▸ **WORK INSTRUCTIONS**
Across the whole listing, return each line exactly, with no images included.

▸ **INPUT MATERIAL**
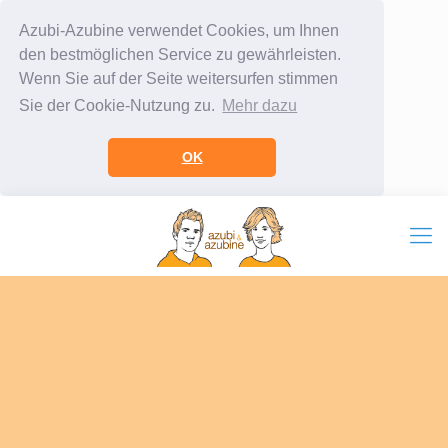
Azubi-Azubine verwendet Cookies, um Ihnen
den bestmöglichen Service zu gewährleisten.
Wenn Sie auf der Seite weitersurfen stimmen
Sie der Cookie-Nutzung zu.
Mehr dazu
OK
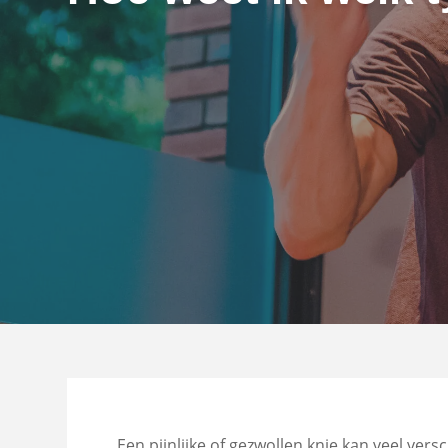
Een pijnlijke of gezwollen knie kan veel ver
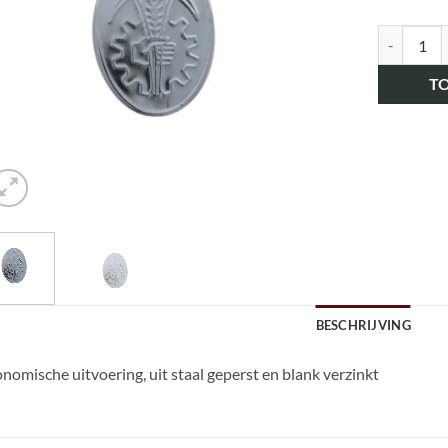
art.nr. H
T
BESCHRIJVING
nomische uitvoering, uit staal geperst en blank verzinkt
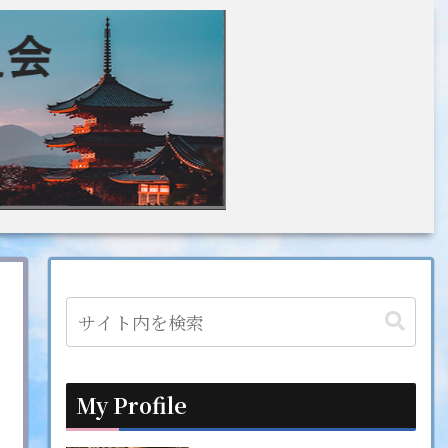
My Profile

▸ **YOUR RESPONSE**
Azubi-Azubine verwendet Cookies, um Ihnen
den bestmöglichen Service zu gewährleisten.
Wenn Sie auf der Seite weitersurfen stimmen
Sie der Cookie-Nutzung zu.
Mehr dazu
OK
Een pijnlijke of gezwollen knie kan veel ver
art.nr. H
T
BESCHRIJVING
nomische uitvoering, uit staal geperst en blank verzinkt
My Profile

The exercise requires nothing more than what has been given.